Meetings are characterised by being to many and containing too much small talk, says Ib Ravn, Associate Professor at Aarhus University who does research on meetings and meeting culture.
This is the first in a series of three posts based on an interview with Ib Ravn. Read on and learn how to make your meetings more efficient.
A challenging task
The biggest challenge around meetings is the amount of irrelevant talk, says Ib Ravn. In some cases the leader is behind it, in other cases, it is the attendees who talk too much. Nevertheless, the consequences are the same, the meeting drags on and doesn't acheieve all of it's goals. Having an eye on the time being spent in meetings can make them more efficient. Very often, organizations can make do with the "weekly" meeting being held every other week, and the one-hour meeting being reduced to half an hour or 45 minutes.
Reduce the time you spend in meetings
When cutting down in time the role of the chairperson is essential. It is his or her responsibility to stop small-talk and discussions that drag out between the participants.

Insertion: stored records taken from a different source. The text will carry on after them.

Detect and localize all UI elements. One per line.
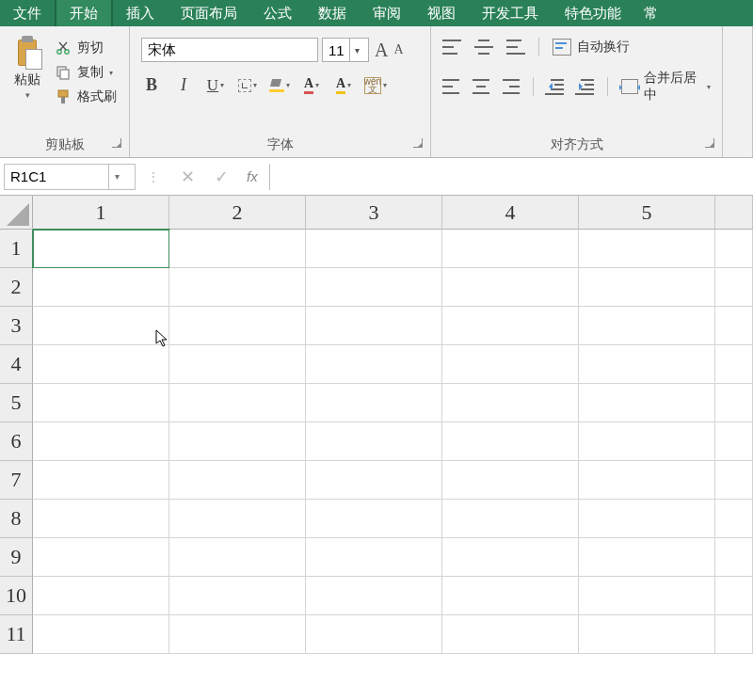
cell[interactable] [306, 577, 442, 615]
row-header[interactable]: 2 [0, 268, 33, 307]
cell[interactable] [306, 500, 442, 538]
cell[interactable] [33, 230, 169, 268]
cell[interactable] [442, 345, 579, 384]
cell[interactable] [306, 538, 442, 577]
font-size-dropdown[interactable]: ▾ [349, 39, 364, 61]
menu-home[interactable]: 开始 [56, 0, 112, 26]
menu-page-layout[interactable]: 页面布局 [168, 0, 250, 26]
cell[interactable] [169, 461, 306, 500]
formula-input[interactable] [269, 164, 749, 190]
cell[interactable] [715, 461, 753, 500]
name-box-input[interactable] [5, 168, 108, 184]
select-all-corner[interactable] [0, 196, 33, 230]
cell[interactable] [169, 345, 306, 384]
cell[interactable] [306, 422, 442, 461]
cell[interactable] [579, 461, 715, 500]
cell[interactable] [579, 230, 715, 268]
paste-dropdown[interactable]: ▾ [25, 90, 30, 100]
bold-button[interactable]: B [141, 75, 162, 95]
cell[interactable] [306, 307, 442, 345]
cell[interactable] [442, 500, 579, 538]
cell[interactable] [442, 307, 579, 345]
align-left-button[interactable] [442, 79, 459, 94]
cell[interactable] [33, 577, 169, 615]
phonetic-button[interactable]: wén文 ▾ [365, 77, 386, 94]
align-top-button[interactable] [442, 40, 461, 55]
cell[interactable] [579, 345, 715, 384]
menu-review[interactable]: 审阅 [360, 0, 414, 26]
row-header[interactable]: 8 [0, 500, 33, 538]
row-header[interactable]: 9 [0, 538, 33, 577]
increase-font-button[interactable]: A [375, 40, 388, 61]
menu-developer[interactable]: 开发工具 [469, 0, 552, 26]
italic-button[interactable]: I [173, 75, 194, 95]
cell[interactable] [442, 577, 579, 615]
column-header[interactable]: 5 [579, 196, 715, 230]
row-header[interactable]: 4 [0, 345, 33, 384]
row-header[interactable]: 6 [0, 422, 33, 461]
cell[interactable] [306, 230, 442, 268]
underline-button[interactable]: U▾ [205, 76, 226, 95]
menu-overflow[interactable]: 常 [634, 0, 662, 26]
cell[interactable] [169, 577, 306, 615]
cell[interactable] [169, 615, 306, 654]
fx-button[interactable]: fx [241, 168, 264, 184]
cell[interactable] [169, 384, 306, 422]
cell[interactable] [33, 422, 169, 461]
menu-special[interactable]: 特色功能 [552, 0, 634, 26]
paste-button[interactable]: 粘贴 ▾ [6, 30, 49, 100]
row-header[interactable]: 5 [0, 384, 33, 422]
cell[interactable] [579, 384, 715, 422]
cell[interactable] [715, 500, 753, 538]
highlight-button[interactable]: A▾ [333, 76, 354, 94]
merge-dropdown[interactable]: ▾ [707, 83, 711, 91]
decrease-font-button[interactable]: A [393, 42, 403, 57]
align-right-button[interactable] [503, 79, 520, 94]
menu-view[interactable]: 视图 [414, 0, 469, 26]
cell[interactable] [442, 615, 579, 654]
cell[interactable] [169, 268, 306, 307]
cancel-button[interactable]: ✕ [173, 167, 201, 187]
cell[interactable] [715, 307, 753, 345]
merge-center-button[interactable]: 合并后居中 ▾ [621, 70, 711, 103]
cut-button[interactable]: 剪切 [55, 40, 117, 56]
cell[interactable] [442, 230, 579, 268]
cell[interactable] [33, 384, 169, 422]
cell[interactable] [715, 345, 753, 384]
cell[interactable] [579, 422, 715, 461]
cell[interactable] [33, 538, 169, 577]
cell[interactable] [579, 500, 715, 538]
confirm-button[interactable]: ✓ [207, 167, 235, 187]
menu-file[interactable]: 文件 [0, 0, 55, 26]
fill-color-button[interactable]: ▾ [269, 79, 290, 92]
cell[interactable] [442, 461, 579, 500]
cell[interactable] [442, 538, 579, 577]
row-header[interactable]: 3 [0, 307, 33, 345]
cell[interactable] [715, 577, 753, 615]
align-middle-button[interactable] [474, 40, 493, 55]
cell[interactable] [306, 268, 442, 307]
cell[interactable] [715, 268, 753, 307]
font-name-input[interactable] [142, 42, 332, 58]
cell[interactable] [169, 500, 306, 538]
column-header[interactable] [715, 196, 753, 230]
name-box-dropdown[interactable]: ▾ [108, 165, 125, 189]
cell[interactable] [169, 422, 306, 461]
cell[interactable] [442, 268, 579, 307]
font-size-combo[interactable]: ▾ [322, 38, 369, 62]
font-dialog-launcher[interactable] [413, 138, 423, 148]
increase-indent-button[interactable] [577, 79, 594, 94]
cell[interactable] [579, 307, 715, 345]
cell[interactable] [33, 500, 169, 538]
cell[interactable] [33, 345, 169, 384]
copy-dropdown[interactable]: ▾ [109, 69, 113, 77]
cell[interactable] [579, 268, 715, 307]
cell[interactable] [442, 422, 579, 461]
row-header[interactable]: 7 [0, 461, 33, 500]
wrap-text-button[interactable]: 自动换行 [553, 39, 630, 56]
cell[interactable] [33, 615, 169, 654]
cell[interactable] [306, 384, 442, 422]
cell[interactable] [579, 577, 715, 615]
cell[interactable] [306, 345, 442, 384]
column-header[interactable]: 3 [306, 196, 442, 230]
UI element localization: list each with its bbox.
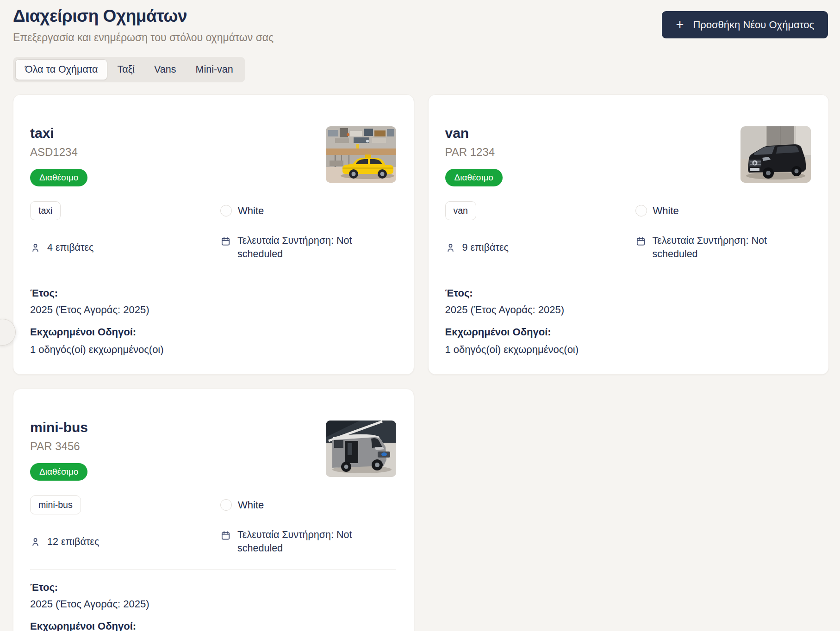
year-label: Έτος: [30,287,396,299]
maintenance-row: Τελευταία Συντήρηση: Not scheduled [635,234,788,261]
vehicle-card-grid: taxi ASD1234 Διαθέσιμο [13,94,829,631]
passengers-label: 12 επιβάτες [47,536,99,548]
add-vehicle-button-label: Προσθήκη Νέου Οχήματος [693,19,814,31]
calendar-icon [220,236,231,247]
status-badge: Διαθέσιμο [30,463,87,481]
vehicle-card-taxi: taxi ASD1234 Διαθέσιμο [13,94,414,375]
vehicle-type-tag: mini-bus [30,495,81,514]
card-head: mini-bus PAR 3456 Διαθέσιμο [30,408,396,481]
maintenance-label: Τελευταία Συντήρηση: Not scheduled [653,234,788,261]
vehicle-photo-van [740,126,811,183]
passengers-row: 4 επιβάτες [30,234,220,261]
vehicle-type-tag: taxi [30,201,61,220]
year-value: 2025 (Έτος Αγοράς: 2025) [445,304,811,316]
vehicle-filter-tabs: Όλα τα Οχήματα Ταξί Vans Mini-van [13,57,245,82]
page-subtitle: Επεξεργασία και ενημέρωση του στόλου οχη… [13,31,274,44]
maintenance-row: Τελευταία Συντήρηση: Not scheduled [220,528,373,555]
vehicle-color-label: White [238,499,264,511]
tab-taxi[interactable]: Ταξί [107,59,144,80]
vehicle-name: van [445,125,503,141]
vehicle-color-label: White [653,205,679,217]
vehicle-name: mini-bus [30,420,88,435]
color-circle-swatch [635,205,647,217]
card-divider [445,275,811,275]
plus-icon: + [676,18,684,31]
drivers-label: Εκχωρημένοι Οδηγοί: [30,326,396,338]
status-badge: Διαθέσιμο [445,169,503,186]
year-label: Έτος: [30,582,396,594]
card-head: taxi ASD1234 Διαθέσιμο [30,114,396,186]
card-divider [30,569,396,569]
vehicle-card-minibus: mini-bus PAR 3456 Διαθέσιμο [13,389,414,631]
color-circle-swatch [220,499,232,511]
year-label: Έτος: [445,287,811,299]
vehicle-color-row: White [220,201,396,220]
card-divider [30,275,396,275]
maintenance-label: Τελευταία Συντήρηση: Not scheduled [237,528,373,555]
tab-all-vehicles[interactable]: Όλα τα Οχήματα [15,59,107,80]
card-head: van PAR 1234 Διαθέσιμο [445,114,811,186]
year-value: 2025 (Έτος Αγοράς: 2025) [30,598,396,610]
color-circle-swatch [220,205,232,217]
vehicle-type-tag: van [445,201,476,220]
vehicle-plate: PAR 3456 [30,440,88,453]
vehicle-details: mini-bus White 12 επιβάτες Τελευταία Συν… [30,495,396,555]
calendar-icon [635,236,646,247]
header-titles: Διαχείριση Οχημάτων Επεξεργασία και ενημ… [13,6,274,44]
status-badge: Διαθέσιμο [30,169,87,186]
vehicle-color-label: White [238,205,264,217]
card-head-left: van PAR 1234 Διαθέσιμο [445,114,503,186]
passengers-label: 9 επιβάτες [462,242,509,254]
drivers-label: Εκχωρημένοι Οδηγοί: [30,620,396,631]
passengers-row: 9 επιβάτες [445,234,635,261]
vehicle-name: taxi [30,125,87,141]
calendar-icon [220,530,231,541]
add-vehicle-button[interactable]: + Προσθήκη Νέου Οχήματος [662,11,828,38]
vehicle-photo-minibus [326,421,396,477]
drivers-label: Εκχωρημένοι Οδηγοί: [445,326,811,338]
maintenance-label: Τελευταία Συντήρηση: Not scheduled [237,234,373,261]
person-icon [30,537,41,547]
card-head-left: mini-bus PAR 3456 Διαθέσιμο [30,408,88,481]
person-icon [30,242,41,253]
tab-vans[interactable]: Vans [144,59,186,80]
card-head-left: taxi ASD1234 Διαθέσιμο [30,114,87,186]
vehicle-card-van: van PAR 1234 Διαθέσιμο [428,94,829,375]
drivers-value: 1 οδηγός(οί) εκχωρημένος(οι) [30,344,396,356]
vehicle-photo-taxi [326,126,396,183]
vehicle-details: van White 9 επιβάτες Τελευταία Συντήρηση… [445,201,811,261]
vehicle-plate: PAR 1234 [445,146,503,159]
drivers-value: 1 οδηγός(οί) εκχωρημένος(οι) [445,344,811,356]
vehicle-color-row: White [220,495,396,514]
vehicle-details: taxi White 4 επιβάτες Τελευταία Συντήρησ… [30,201,396,261]
tab-minivan[interactable]: Mini-van [186,59,243,80]
vehicle-color-row: White [635,201,811,220]
vehicle-plate: ASD1234 [30,146,87,159]
maintenance-row: Τελευταία Συντήρηση: Not scheduled [220,234,373,261]
passengers-label: 4 επιβάτες [47,242,93,254]
page-title: Διαχείριση Οχημάτων [13,6,274,26]
page-header: Διαχείριση Οχημάτων Επεξεργασία και ενημ… [0,0,840,44]
person-icon [445,242,456,253]
passengers-row: 12 επιβάτες [30,528,220,555]
year-value: 2025 (Έτος Αγοράς: 2025) [30,304,396,316]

Also there are examples showing that the chairperson takes up too much time talking. That could be, when delivering information about the latest decisions made by the board. In this case, it is up to the attendees to tell the chairperson, that the meeting and information are not relevant for them.
Notifications of meetings must be reduced
According to Ib Ravn, a solution to cutting down the time can be, to tighten up the procedures around both receiving and sending out notifications of a meeting.
“It is often seen that managers send out notifications of a meeting to a number of additional attendees, as they do not want to exclude anyone. But the employee who receives the notification might not want to seem unfriendly by turning down the invitation, and as a result she ends up attending a meeting that is not relevant, and she feels unwanted.”
There is too much left unspoken between the manager and the participants of the meeting. The manager should bring up the subject, and state to the employees that it is accepted to stay away from meetings. Also the attendees should take a turn and deselect meetings when being busy or not having anything to offer for a specific meeting. Furthermore, the manager should be aware, that employees often feel relieved if they can skip a meeting.
Recreate the good meeting
Many meetings and items on the agenda can be cut away, when evaluating what was accomplished at the meeting. But meetings can, and should, be more than wasted time. It should be a place where you meet up in a team and feel that you achieve valuable goals, the meeting could even be a place where you get your weekly fix of motivation. Unfortunately, attendees often are absent-minded glancing out the window and thinking about shopping lists, while hours pass by. The outcome of the meeting depends on the role of the chairperson.